The creative process normally takes place behind closed doors. But the RSC has boldly upended that idea by streaming its Open Rehearsal Project for Henry VI Part One. What this means, in practice, is that cameras are admitted for three sessions each day. At 10am we watch a half-hour company warm-up. From noon, for 90 minutes, we get to see either a class (movement, combat, verse-speaking) or the rehearsal of a scene. Then at 6pm we eavesdrop on a green-room chat, in which company members mull over progress so far. After dipping in and out for the first fortnight – and there’s still more than a week to go before a streamed performance on 23 June – I’m intrigued by how much I’ve learned.
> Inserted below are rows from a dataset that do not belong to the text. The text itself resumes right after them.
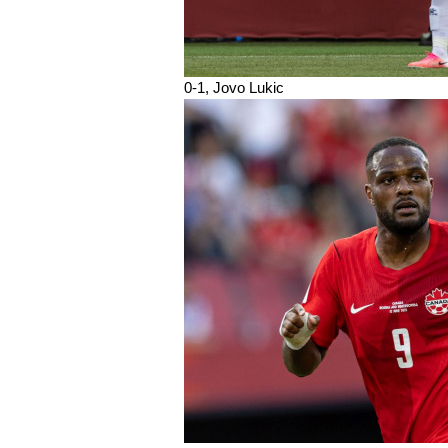
0-1, Jovo Lukic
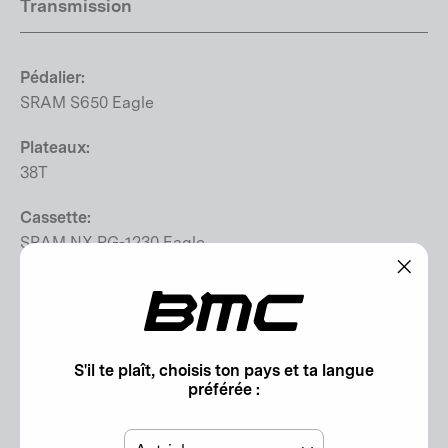
Transmission
Pédalier:
SRAM S650 Eagle
Plateaux:
38T
Cassette:
SRAM NX PG-1230 Eagle
Taille de cassette:
"Ferm
11-50T
(Esc)"
Chaîne:
S'il te plaît, choisis ton pays et ta langue
SRAM GX Eagle
préférée :
Dérailleur Arrière:
Pays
But are open rehearsals a good idea? There was a pivotal moment when Gregory Doran – who shares direction of the project with Owen Horsley – quoted a letter he’d received from an actor who said “the rehearsal room is sacrosanct – actors must not be exposed like this”. I spoke to a veteran actor who said she too was horrified by the idea of the public witnessing the trial and error that takes place in a rehearsal room.
I fully get that but there are extenuating circumstances that justify this experiment. As Jamie Wilkes, one of the company, pointed out: “It is about the process – not the product.” There is none of the pressure of an imminent press night or fully staged production. Mariah Gale also shrewdly observed that what works for an ensemble piece such as Henry VI Part One would be less suited to Hamlet or Macbeth, where individuals wrestle with intractable problems. But the ultimate vindication is that, for both participants and spectators, there is a peculiar joy about total immersion in Shakespeare after 15 barren, largely Bard-free months.
The main lesson, for me, has been that warm-ups and movement classes are more fun for the actors than the observers: there is only so much pleasure to be had from seeing actors engaging in clapping exercises to encourage communality. The real revelation came on the Friday of the first week when Horsley led a verse session with six of the cast. He firstly got them to physicalise the iambic pentameter by repeatedly counting from one to 10, with appropriate stresses, as they crossed the rehearsal-room floor. As he said, “It’s a bit like Sesame Street to start with” but it paid off in that it instilled the rhythm of the standard Shakespearean verse-line.
The actors then worked minutely on a speech in Act One Scene Two, when Joan la Pucelle confronts the French Dauphin. They discovered that in her very first line – “Dauphin, I am by birth a shepherd’s daughter” – Joan goes off-beat in that the heavy stress lies on the first syllable. “She’s utilising rhythm,” suggested Horsley, “to get his attention.” The more they worked on the speech, the more the actors realised how regular iambics were mixed with irregular – such as “God’s mother deigned to appear to me” – and how Joan used language to enchant, captivate and convince her auditor. Watching this session took me back to John Barton’s 1984 TV series Playing Shakespeare, which offered a definitive analysis of Shakespeare’s verse.
The delight, as always, lies in the detail: the more you explore the nitty-gritty of a Shakespeare text, the more fascinating the plays become. One morning we saw Doran and the actors working on the crucial Act Two Scene Four, when Richard Plantagenet and Somerset engage in a feud in Temple Gardens that leads to the Wars of the Roses. There was a long democratic debate about the meaning of the scene. Having listened to everyone, Doran concluded that “it’s one of those rows that’s not what it’s about” and that behind it lay the Yorkist Richard’s claim to the throne. That was something vividly clarified in an earlier green-room session, where Doran explained to Michael Balogun (who plays York) and Marty Cruickshank (Mortimer) the complex genealogy in which the roots of civil disorder can be traced back to the birth of seven sons to Edward III.
These rehearsals explore the multiple facets that make up a Shakespeare production – such as fights, movement, music, stage management – but for me two memories prevail. One is the visible sense of relief among the actors at being released from the privations of the past 15 months: “it feels like I’ve come home to a rehearsal room,” says someone. The other is that the heart and soul of the RSC lies in the detailed exploration of text. “A curiosity about language is integral,” says Horsley. That line could stand as a final justification for breaching a time-honoured code and demystifying the theatrical process.
The RSC’s Open Rehearsal Project is available online until 25 June.